Q: What do you think makes a person successful in this profession?
A: Many kinds of people can be successful in admissions. Certain things make it a better fit: you should enjoy meeting other people, particularly young adults; you should enjoy knowing an immense amount of information about a college or university; being a fast reader helps; and being able to judge how well an application fits the needs and goals your college has set.
Q: Does your profession require travel? How much?
A: Typically, yes, lots. Most admissions officers travel at least four weeks and up to eleven weeks in the fall, and some—ranging from a city or two to four weeks—in the spring. This can be a week or more at a time in one place, or can be a different city every day. But, again, it depends on the school. Some schools have a more regional focus and don’t require much travel at all.
Q: What is the typical schedule/hours?
A: The job descriptions will list normal working hours (9-5 or something close) “and evenings and weekends as required.” During some weeks, it’s required every weekend and evening. Others are much lighter. For example, if you are recruiting in one city for a week or more, you will probably be finished most of your official work day by 3pm as that is when most high schools let out. Of course there is paperwork and follow-up to be done, but that can be more at your leisure. But, you are also out of town, so it is still “company time” in some ways. On the other hand, during reading and committee, there is a huge amount of work and a short amount of time to do it, so typically I would work 12-16 hour days in winter.

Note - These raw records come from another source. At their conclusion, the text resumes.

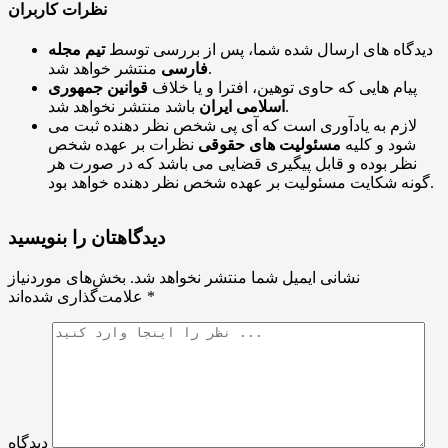
نظرات کاربران
دیدگاه های ارسال شده شما، پس از بررسی توسط
تیم مجله
منتشر خواهد شد.
فارسی
پیام هایی که حاوی توهین، افترا و یا خلاف
قوانین جمهوری
باشد منتشر نخواهد شد.
اسلامی ایران
لازم به یادآوری است که آی پی شخص نظر دهنده ثبت می
شود و کلیه
مسئولیت های حقوقی
نظرات بر عهده شخص
نظر بوده و قابل پیگیری قضایی می باشد که در صورت هر
گونه شکایت مسئولیت بر عهده شخص نظر دهنده خواهد بود.
دیدگاهتان را بنویسید
نشانی ایمیل شما منتشر نخواهد شد.
بخش‌های موردنیاز
*
علامت‌گذاری شده‌اند
دیدگاه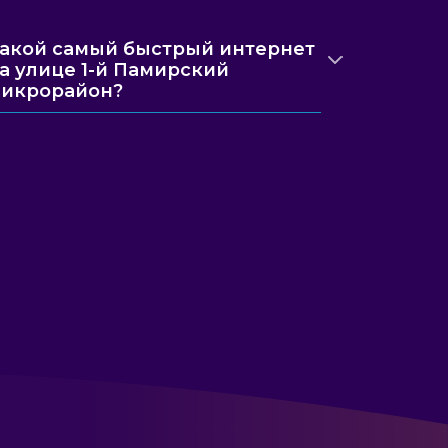
акой самый быстрый интернет
а улице 1-й Памирский
икрорайон?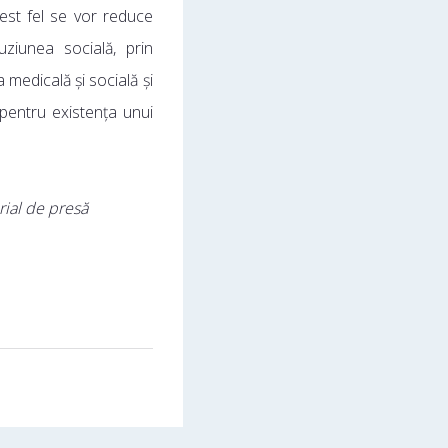
cest fel se vor reduce
uziunea socială, prin
a medicală și socială și
 pentru existența unui
rial de presă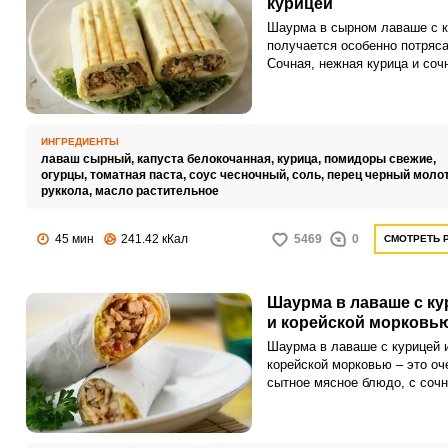
курицей
Шаурма в сырном лаваше с к
получается особенно потряс
Сочная, нежная курица и соч
полезные овощи хорошо друг
дополняют.
ИНГРЕДИЕНТЫ
лаваш сырный,
капуста белокочанная,
курица,
помидоры свежие,
огурцы,
томатная паста,
соус чесночный,
соль,
перец черный моло
руккола,
масло растительное
45 мин
241.42 кКал
5469
0
СМОТРЕТЬ 
Шаурма в лаваше с ку
и корейской морковь
Шаурма в лаваше с курицей 
корейской морковью – это оч
сытное мясное блюдо, с соч
овощами. А еще самая попу
закуска во всех забегаловках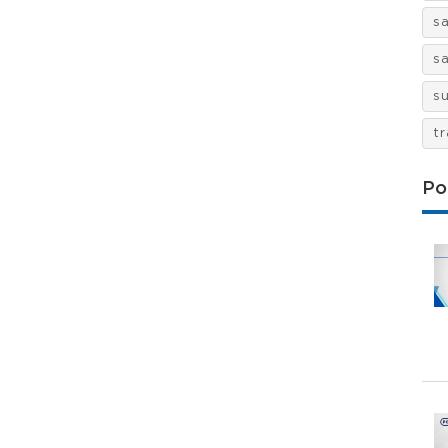
s
s
s
t
Po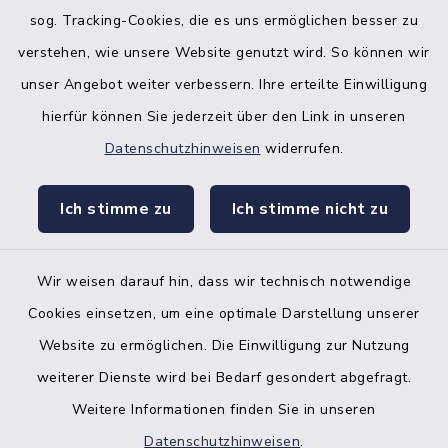
sog. Tracking-Cookies, die es uns ermöglichen besser zu
verstehen, wie unsere Website genutzt wird. So können wir
unser Angebot weiter verbessern. Ihre erteilte Einwilligung
hierfür können Sie jederzeit über den Link in unseren
Datenschutzhinweisen
widerrufen.
facebook
instagr
Ich stimme zu
Ich stimme nicht zu
Wir weisen darauf hin, dass wir technisch notwendige
Bankverbindung der Amtskasse
Cookies einsetzen, um eine optimale Darstellung unserer
Website zu ermöglichen. Die Einwilligung zur Nutzung
Kontakt
weiterer Dienste wird bei Bedarf gesondert abgefragt.
Weitere Informationen finden Sie in unseren
Barrierefreiheit
Datenschutzhinweisen
.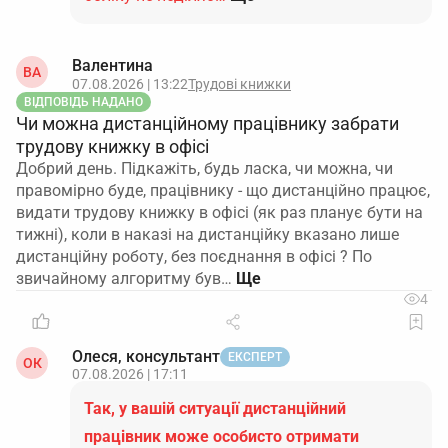
Валентина
ВА
07.08.2026 | 13:22
Трудові книжки
ВІДПОВІДЬ НАДАНО
Чи можна дистанційному працівнику забрати
трудову книжку в офісі
Добрий день. Підкажіть, будь ласка, чи можна, чи
правомірно буде, працівнику - що дистанційно працює,
видати трудову книжку в офісі (як раз планує бути на
тижні), коли в наказі на дистанційку вказано лише
дистанційну роботу, без поєднання в офісі ? По
звичайному алгоритму був…
4
Олеся, консультант
ЕКСПЕРТ
ОК
07.08.2026 | 17:11
Так, у вашій ситуації дистанційний
працівник може особисто отримати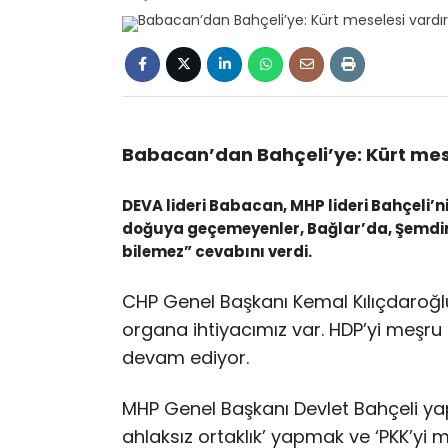
Babacan’dan Bahçeli’ye: Kürt mese
DEVA lideri Babacan, MHP lideri Bahçeli’n
doğuya geçemeyenler, Bağlar’da, Şemdin
bilemez” cevabını verdi.
CHP Genel Başkanı Kemal Kılıçdaroğl
organa ihtiyacımız var. HDP’yi meşru o
devam ediyor.
MHP Genel Başkanı Devlet Bahçeli yap
ahlaksız ortaklık’ yapmak ve ‘PKK’yi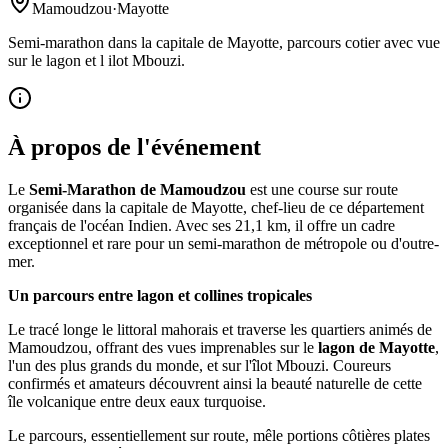
Mamoudzou
·
Mayotte
Semi-marathon dans la capitale de Mayotte, parcours cotier avec vue
sur le lagon et l ilot Mbouzi.
À propos de l'événement
Le
Semi-Marathon de Mamoudzou
est une course sur route
organisée dans la capitale de Mayotte, chef-lieu de ce département
français de l'océan Indien. Avec ses 21,1 km, il offre un cadre
exceptionnel et rare pour un semi-marathon de métropole ou d'outre-
mer.
Un parcours entre lagon et collines tropicales
Le tracé longe le littoral mahorais et traverse les quartiers animés de
Mamoudzou, offrant des vues imprenables sur le
lagon de Mayotte
,
l'un des plus grands du monde, et sur l'îlot Mbouzi. Coureurs
confirmés et amateurs découvrent ainsi la beauté naturelle de cette
île volcanique entre deux eaux turquoise.
Le parcours, essentiellement sur route, mêle portions côtières plates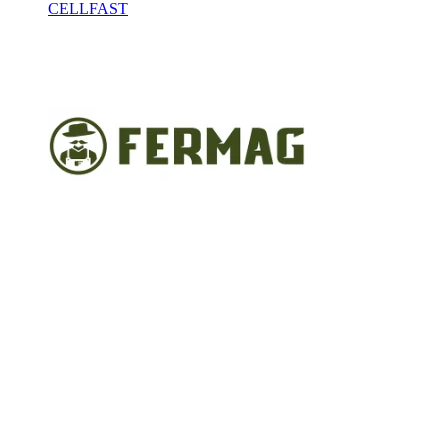
CELLFAST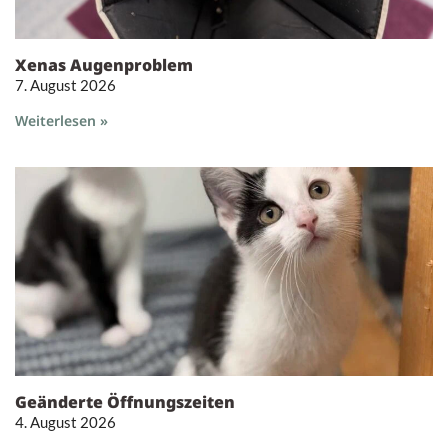
Xenas Augenproblem
7. August 2026
Weiterlesen »
Geänderte Öffnungszeiten
4. August 2026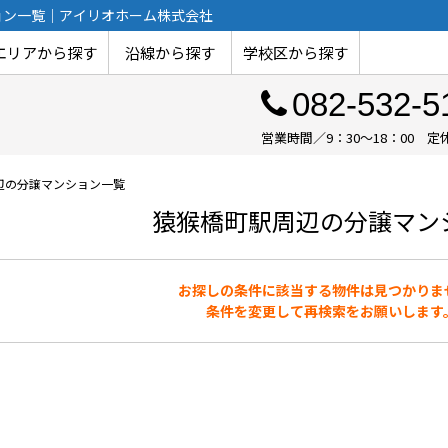
ョン一覧｜アイリオホーム株式会社
エリアから探す
沿線から探す
学校区から探す
082-532-5
営業時間／9：30～18：00
辺の分譲マンション一覧
猿猴橋町駅周辺の分譲マン
お探しの条件に該当する物件は見つかりま
条件を変更して再検索をお願いします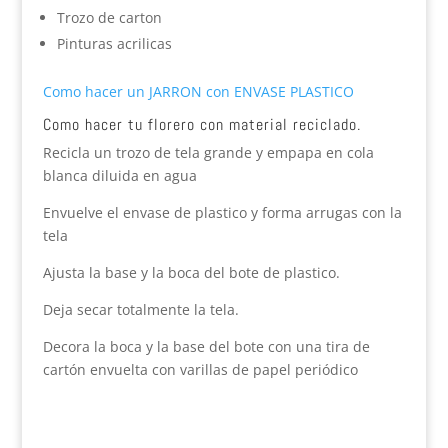
Trozo de carton
Pinturas acrilicas
Como hacer un JARRON con ENVASE PLASTICO
Como hacer tu florero con material reciclado.
Recicla un trozo de tela grande y empapa en cola
blanca diluida en agua
Envuelve el envase de plastico y forma arrugas con la
tela
Ajusta la base y la boca del bote de plastico.
Deja secar totalmente la tela.
Decora la boca y la base del bote con una tira de
cartón envuelta con varillas de papel periódico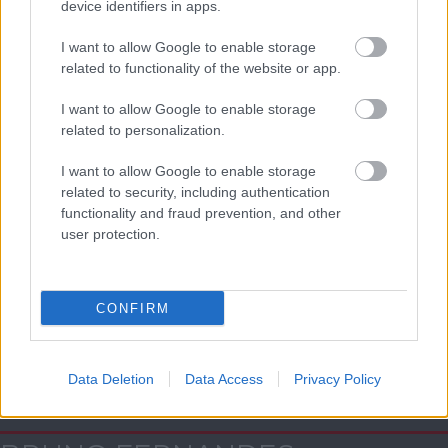
device identifiers in apps.
AC Milan
vs
Manchester United
2026-08-15 18:00
I want to allow Google to enable storage
related to functionality of the website or app.
ELŐZŐ MÉRKŐZÉSEK
I want to allow Google to enable storage
related to personalization.
Támogatás
I want to allow Google to enable storage
related to security, including authentication
functionality and fraud prevention, and other
Támogasd adományoddal
user protection.
a ManUtdFanatics.hu működését!
CONFIRM
Data Deletion
Data Access
Privacy Policy
Kapcsolódó hírek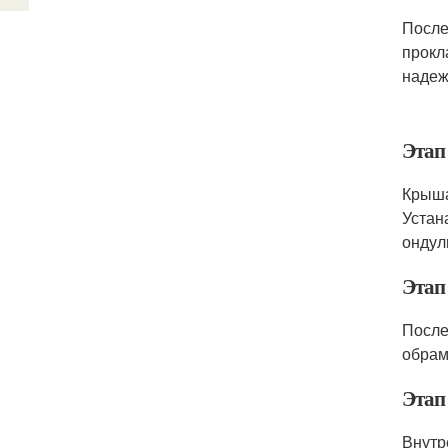
После
прокл
надеж
Этап
Крыша
Устан
ондул
Этап 
После
обрам
Этап
Внутр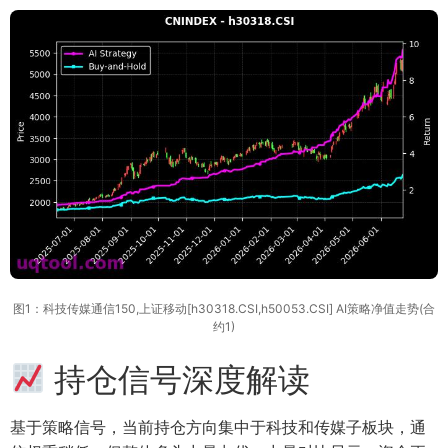
图1：科技传媒通信150,上证移动[h30318.CSI,h50053.CSI] AI策略净值走势(合
约1)
持仓信号深度解读
基于策略信号，当前持仓方向集中于科技和传媒子板块，通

Q: What is the most rewarding part of your job?
A: I love meeting the students, and finding the ones who would change and be changed by my school.
Q: What do you dislike about your job?
A: I worked at some very selective universities and hated saying “no” to many—most—of the very qualified candidates who applied. Rejecting the application of a student I have grown fond of never gets easier.
Q: What advice would you give to a child/student that is considering this profession?
A: If you enjoy travel, love teenagers, have the capacity to do a tremendous amount of work alone but are also very social—this could be a great field for you.
Q: If you had to do it all over again, would you choose the same profession? If no, why not?
A: I’m not sure how to answer that. I do not regret an instant of my career. I miss it desperately. However, with our family circumstances, I cannot figure out a way to be in admissions and raise children (we don’t have the money for an au pair or nanny, and we don’t have family that can be there with our young children while I would travel and my husband works). So—I’m so glad to have had so many years in a profession I loved. But I am looking—hard—for a way back in that will still give me some balance with my family.
Q: Are you having fun?
A: Yes. Every day, I did something I loved. And the other people who go in to admissions tend to be a bright, thoughtful, fun, interesting group!
A: Do you receive a pension or have a company sponsored 401k?
A: Colleges and universities in general offer 503(b) plans instead of 401k plans, so there are often retirement monies but they are matching plans rather than pensions nowadays.